* [Your task] From first line to last, transcribe the listing exactly and skip any image.

(Record excerpts begins)

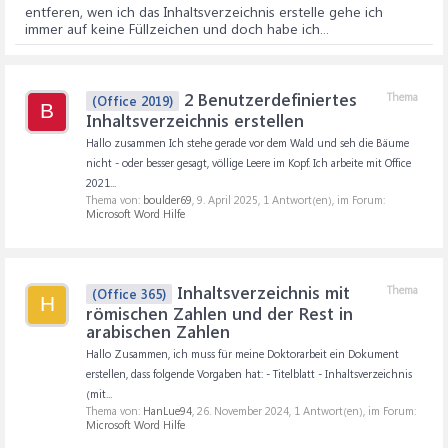
entferen, wen ich das Inhaltsverzeichnis erstelle gehe ich
immer auf keine Füllzeichen und doch habe ich...
2 Benutzerdefiniertes
Thema
(Office 2019)
B
Inhaltsverzeichnis erstellen
Hallo zusammen Ich stehe gerade vor dem Wald und seh die Bäume
nicht - oder besser gesagt, völlige Leere im Kopf. Ich arbeite mit Office
2021...
Thema von:
boulder69
,
9. April 2025
, 1 Antwort(en), im Forum:
Microsoft Word Hilfe
Inhaltsverzeichnis mit
Thema
(Office 365)
H
römischen Zahlen und der Rest in
arabischen Zahlen
Hallo Zusammen, ich muss für meine Doktorarbeit ein Dokument
erstellen, dass folgende Vorgaben hat: - Titelblatt - Inhaltsverzeichnis
(mit...
Thema von:
HanLue94
,
26. November 2024
, 1 Antwort(en), im Forum:
Microsoft Word Hilfe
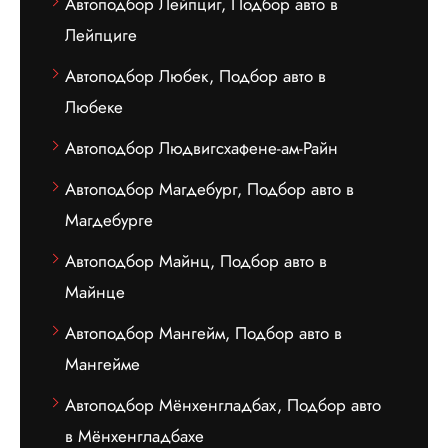
Автоподбор Лейпциг, Подбор авто в
Лейпциге
Автоподбор Любек, Подбор авто в
Любеке
Автоподбор Людвигсхафене-ам-Райн
Автоподбор Магдебург, Подбор авто в
Магдебурге
Автоподбор Майнц, Подбор авто в
Майнце
Автоподбор Мангейм, Подбор авто в
Мангейме
Автоподбор Мёнхенгладбах, Подбор авто
в Мёнхенгладбахе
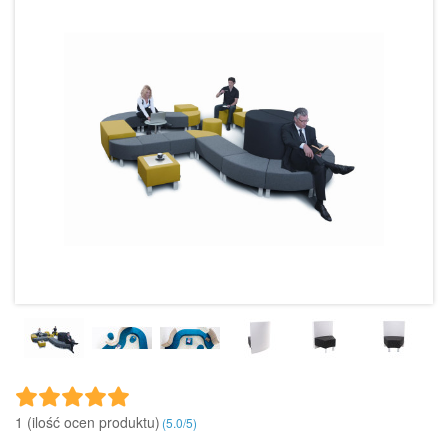
1 (ilość ocen produktu)‎
(
5.0
/
5
)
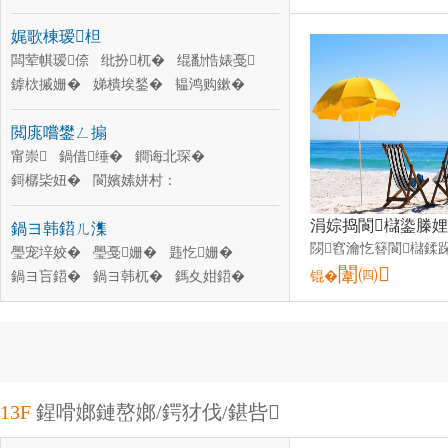
闅卞舰鐪奸彙
妗嗘灦鐪奸彙
娓歌棟瑷柦
闆荤帺瑷倷
纰扮杌�
绲勫悎婊戞
鎼栨摵姗�
娣樻埃鍫�
韫鸿购鏉�
娓歌棟杞夋
绉嬪崈
鏀€鐧绘灦
閲庣嚐鐢ㄥ搧
娓歌棟瑷柦
娓告▊瑷倷
甯崇
鍋借缍�
鐧诲北琛�
鎶樼枈妞�
閬嬪嫊姘村：
閲庣嚐鍒€鍏�
閲庣嚐鐫¤
鍚婂簥
鍋ヨ韩鍣ㄦ潗
閲庣嚐鐕�
鎸囧崡閲�
鐧诲北鏉�
闃叉疆澧�
璺宠垶姣�
璺戞姗�
韪忔姗�
闈㈣
鍋ヨ吂鍣�
鍋ヨ韩杌�
鎷夊姏鍣�
锟�
鎷虫搳鐢ㄥ搧
鍟為埓
璺冲簥
璺崇供
鍛兼媺鍦�
鍋ヨ韩鐢ㄥ搧
13F
鍟嗗嫏鏈嶅嫏/鍔犲伐/鍖呰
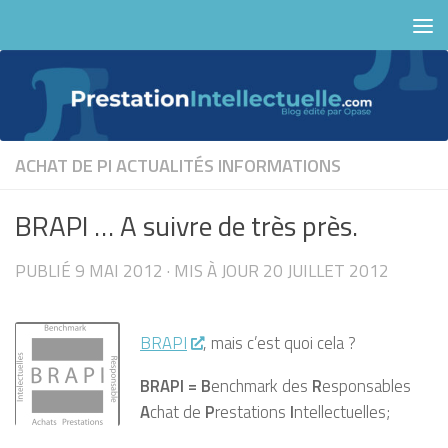
Skip to content
ACHAT DE PI
ACTUALITÉS
INFORMATIONS
BRAPI … A suivre de très près.
PUBLIÉ
9 MAI 2012
· MIS À JOUR
20 JUILLET 2012
BRAPI
, mais c’est quoi cela ?
BRAPI = B
enchmark des
R
esponsables
A
chat de
P
restations
I
ntellectuelles;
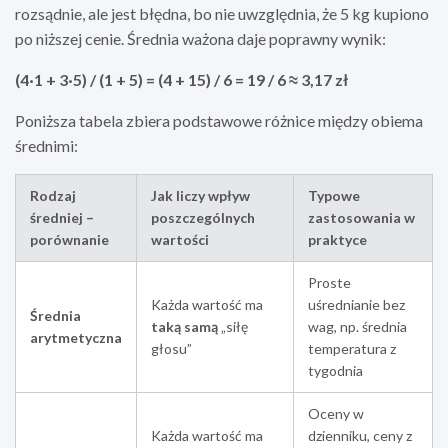
rozsądnie, ale jest błędna, bo nie uwzględnia, że 5 kg kupiono
po niższej cenie. Średnia ważona daje poprawny wynik:
(4·1 + 3·5) / (1 + 5) = (4 + 15) / 6 = 19 / 6 ≈ 3,17 zł
Poniższa tabela zbiera podstawowe różnice między obiema
średnimi:
Rodzaj
Jak liczy wpływ
Typowe
średniej –
poszczególnych
zastosowania w
porównanie
wartości
praktyce
Proste
Każda wartość ma
uśrednianie bez
Średnia
taką samą
„siłę
wag, np. średnia
arytmetyczna
głosu”
temperatura z
tygodnia
Oceny w
Każda wartość ma
dzienniku, ceny z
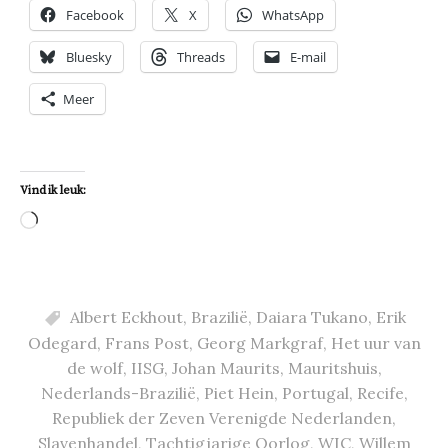
Facebook
X
WhatsApp
Bluesky
Threads
E-mail
Meer
Vind ik leuk:
Aan
het
laden...
Albert Eckhout
,
Brazilië
,
Daiara Tukano
,
Erik
Odegard
,
Frans Post
,
Georg Markgraf
,
Het uur van
de wolf
,
IISG
,
Johan Maurits
,
Mauritshuis
,
Nederlands-Brazilië
,
Piet Hein
,
Portugal
,
Recife
,
Republiek der Zeven Verenigde Nederlanden
,
Slavenhandel
,
Tachtigjarige Oorlog
,
WIC
,
Willem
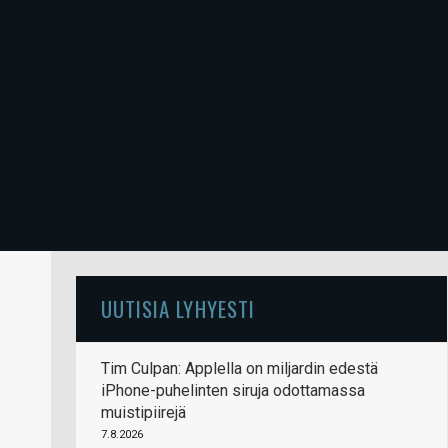
UUTISIA LYHYESTI
Tim Culpan: Applella on miljardin edestä
iPhone-puhelinten siruja odottamassa
muistipiirejä
7.8.2026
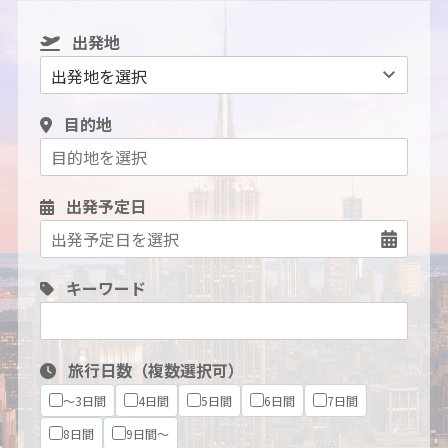
出発地
目的地
出発予定日
キーワード
旅行日数（複数選択可）
～3日間
4日間
5日間
6日間
7日間
8日間
9日間～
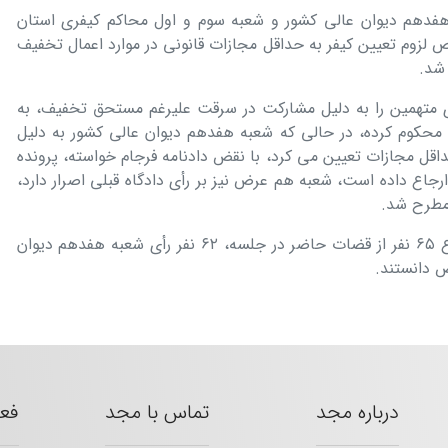
هفدهم دیوان عالی کشور و شعبه سوم و اول محاکم کیفری استان
لزوم تعیین کیفر به حداقل مجازات قانونی در موارد اعمال تخفیف
شد.
 متهمین را به دلیل مشارکت در سرقت علیرغم مستحق تخفیف، به
نج سال و یک روز حبس تعزیری درجه ۴ محکوم کرده، در حالی که شعبه هفدهم دیوان عالی کشور به دلیل
حداقل مجازات تعیین می کرد، با نقض دادنامه فرجام خواسته، پرونده
اع داده است، شعبه هم عرض نیز بر رأی دادگاه قبلی اصرار دارد،
 مطرح شد.
در نهایت پس از بحث و بررسی، از مجموع ۶۵ نفر از قضات حاضر در جلسه، ۶۲ نفر رأی شعبه هفدهم دیوان
ص دانستند.
درباره مجد
تماس با مجد
فع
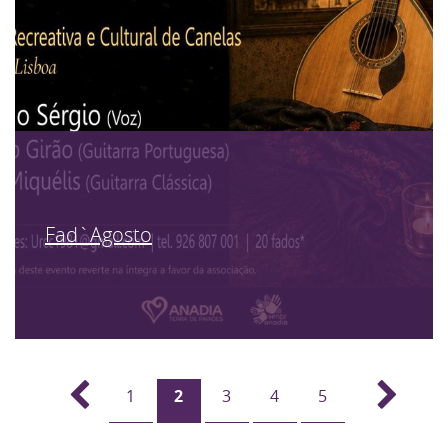
Fad`Agosto
1
2
3
4
5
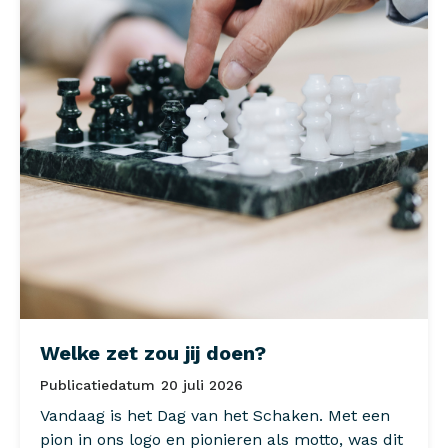
Welke zet zou jij doen?
Publicatiedatum
20 juli 2026
Vandaag is het Dag van het Schaken. Met een
pion in ons logo en pionieren als motto, was dit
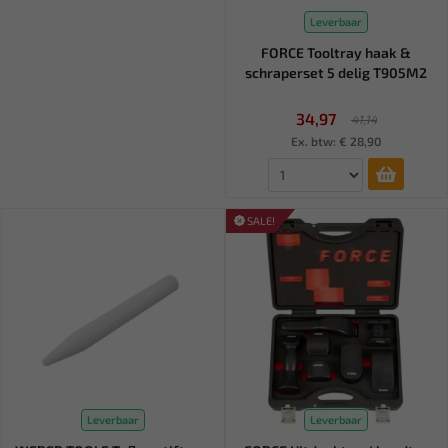
Leverbaar
FORCE Tooltray haak &
schraperset 5 delig T905M2
34,97
41,14
Ex. btw: € 28,90
SALE!
Leverbaar
Leverbaar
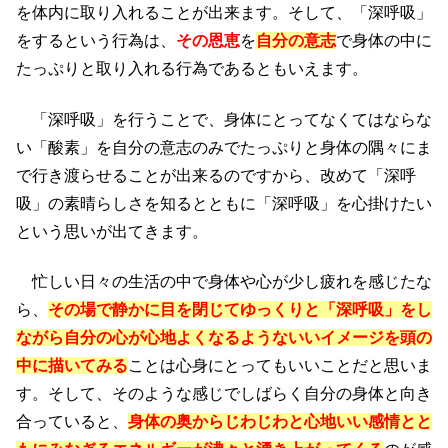
を体内に取り入れることが出来ます。そして、「深呼吸」
をするという行為は、
その恩恵
を
自分の意志
で身体の中に
たっぷりと取り入れる行為であるともいえます。
「深呼吸」を行うことで、身体にとってなくてはならな
い「酸素」を自分の意志のみでたっぷりと身体の隅々にま
で行き渡らせることが出来るのですから、改めて「深呼
吸」の素晴らしさを知るとともに「深呼吸」を心掛けたい
という思いが出てきます。
忙しい日々の生活の中で身体や心が少し疲れを感じたな
ら、
その場で静かに目を閉じてゆっくりと「深呼吸」をし
ながら自分の心が心地よくなるようないいイメージを頭の
中に描いてみる
ことは心身にとってもいいことだと思いま
す。そして、そのような感じでしばらく自分の身体と向き
合っていると、
身体の奥からじわじわと心地いい感情とと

(Record excerpts ends)

* [Task output]
entferen, wen ich das Inhaltsverzeichnis erstelle gehe ich
immer auf keine Füllzeichen und doch habe ich...
2 Benutzerdefiniertes
Thema
(Office 2019)
B
Inhaltsverzeichnis erstellen
Hallo zusammen Ich stehe gerade vor dem Wald und seh die Bäume
nicht - oder besser gesagt, völlige Leere im Kopf. Ich arbeite mit Office
2021...
Thema von:
boulder69
,
9. April 2025
, 1 Antwort(en), im Forum:
Microsoft Word Hilfe
Inhaltsverzeichnis mit
Thema
(Office 365)
H
römischen Zahlen und der Rest in
arabischen Zahlen
Hallo Zusammen, ich muss für meine Doktorarbeit ein Dokument
erstellen, dass folgende Vorgaben hat: - Titelblatt - Inhaltsverzeichnis
(mit...
Thema von:
HanLue94
,
26. November 2024
, 1 Antwort(en), im Forum:
Microsoft Word Hilfe
Автоподбор Лейпциг, Подбор авто в
Лейпциге
Автоподбор Любек, Подбор авто в
Любеке
Автоподбор Людвигсхафене-ам-Райн
Автоподбор Магдебург, Подбор авто в
Магдебурге
Автоподбор Майнц, Подбор авто в
Майнце
Автоподбор Мангейм, Подбор авто в
Мангейме
Автоподбор Мёнхенгладбах, Подбор авто
в Мёнхенгладбахе
1 (ilość ocen produktu)‎
(
5.0
/
5
)
闅卞舰鐪奸彙
妗嗘灦鐪奸彙
娓歌棟瑷柦
闆荤帺瑷倷
纰扮杌�
绲勫悎婊戞
鎼栨摵姗�
娣樻埃鍫�
韫鸿购鏉�
娓歌棟杞夋
绉嬪崈
鏀€鐧绘灦
閲庣嚐鐢ㄥ搧
娓歌棟瑷柦
娓告▊瑷倷
甯崇
鍋借缍�
鐧诲北琛�
鎶樼枈妞�
閬嬪嫊姘村：
閲庣嚐鍒€鍏�
閲庣嚐鐫¤
鍚婂簥
鍋ヨ韩鍣ㄦ潗
閲庣嚐鐕�
鎸囧崡閲�
鐧诲北鏉�
闃叉疆澧�
璺宠垶姣�
璺戞姗�
韪忔姗�
闈㈣
鍋ヨ吂鍣�
鍋ヨ韩杌�
鎷夊姏鍣�
锟�
鎷虫搳鐢ㄥ搧
鍟為埓
璺冲簥
璺崇供
鍛兼媺鍦�
鍋ヨ韩鐢ㄥ搧
13F
鍟嗗嫏鏈嶅嫏/鍔犲伐/鍖呰
Skip to content
ACHAT DE PI
ACTUALITÉS
INFORMATIONS
BRAPI … A suivre de très près.
PUBLIÉ
9 MAI 2012
· MIS À JOUR
20 JUILLET 2012
BRAPI
, mais c’est quoi cela ?
BRAPI = B
enchmark des
R
esponsables
A
chat de
P
restations
I
ntellectuelles;
rozsądnie, ale jest błędna, bo nie uwzględnia, że 5 kg kupiono
po niższej cenie. Średnia ważona daje poprawny wynik:
(4·1 + 3·5) / (1 + 5) = (4 + 15) / 6 = 19 / 6 ≈ 3,17 zł
Poniższa tabela zbiera podstawowe różnice między obiema
średnimi:
Rodzaj
Jak liczy wpływ
Typowe
średniej –
poszczególnych
zastosowania w
porównanie
wartości
praktyce
Proste
Każda wartość ma
uśrednianie bez
Średnia
taką samą
„siłę
wag, np. średnia
arytmetyczna
głosu”
temperatura z
tygodnia
Oceny w
Każda wartość ma
dzienniku, ceny z
Facebook
X
WhatsApp
Bluesky
Threads
E-mail
Meer
Vind ik leuk:
Aan
het
laden...
Albert Eckhout
,
Brazilië
,
Daiara Tukano
,
Erik
Odegard
,
Frans Post
,
Georg Markgraf
,
Het uur van
de wolf
,
IISG
,
Johan Maurits
,
Mauritshuis
,
Nederlands-Brazilië
,
Piet Hein
,
Portugal
,
Recife
,
Republiek der Zeven Verenigde Nederlanden
,
Slavenhandel
,
Tachtigjarige Oorlog
,
WIC
,
Willem
UUTISIA LYHYESTI
Tim Culpan: Applella on miljardin edestä
iPhone-puhelinten siruja odottamassa
muistipiirejä
7.8.2026
出発地
目的地
出発予定日
キーワード
旅行日数（複数選択可）
～3日間
4日間
5日間
6日間
7日間
8日間
9日間～
هفدهم دیوان عالی کشور و شعبه سوم و اول محاکم کیفری استان
لزوم تعیین کیفر به حداقل مجازات قانونی در موارد اعمال تخفیف
شد.
 متهمین را به دلیل مشارکت در سرقت علیرغم مستحق تخفیف، به
نج سال و یک روز حبس تعزیری درجه ۴ محکوم کرده، در حالی که شعبه هفدهم دیوان عالی کشور به دلیل
حداقل مجازات تعیین می کرد، با نقض دادنامه فرجام خواسته، پرونده
اع داده است، شعبه هم عرض نیز بر رأی دادگاه قبلی اصرار دارد،
 مطرح شد.
در نهایت پس از بحث و بررسی، از مجموع ۶۵ نفر از قضات حاضر در جلسه، ۶۲ نفر رأی شعبه هفدهم دیوان
ص دانستند.
درباره مجد
تماس با مجد
فع
Fad`Agosto
1
2
3
4
5
Welke zet zou jij doen?
Publicatiedatum
20 juli 2026
Vandaag is het Dag van het Schaken. Met een
pion in ons logo en pionieren als motto, was dit
Leverbaar
FORCE Tooltray haak &
schraperset 5 delig T905M2
34,97
41,14
Ex. btw: € 28,90
SALE!
Leverbaar
Leverbaar
を体内に取り入れることが出来ます。そして、「深呼吸」
をするという行為は、
その恩恵
を
自分の意志
で身体の中に
たっぷりと取り入れる行為であるともいえます。
「深呼吸」を行うことで、身体にとってなくてはならな
い「酸素」を自分の意志のみでたっぷりと身体の隅々にま
で行き渡らせることが出来るのですから、改めて「深呼
吸」の素晴らしさを知るとともに「深呼吸」を心掛けたい
という思いが出てきます。
忙しい日々の生活の中で身体や心が少し疲れを感じたな
ら、
その場で静かに目を閉じてゆっくりと「深呼吸」をし
ながら自分の心が心地よくなるようないいイメージを頭の
中に描いてみる
ことは心身にとってもいいことだと思いま
す。そして、そのような感じでしばらく自分の身体と向き
合っていると、
身体の奥からじわじわと心地いい感情とと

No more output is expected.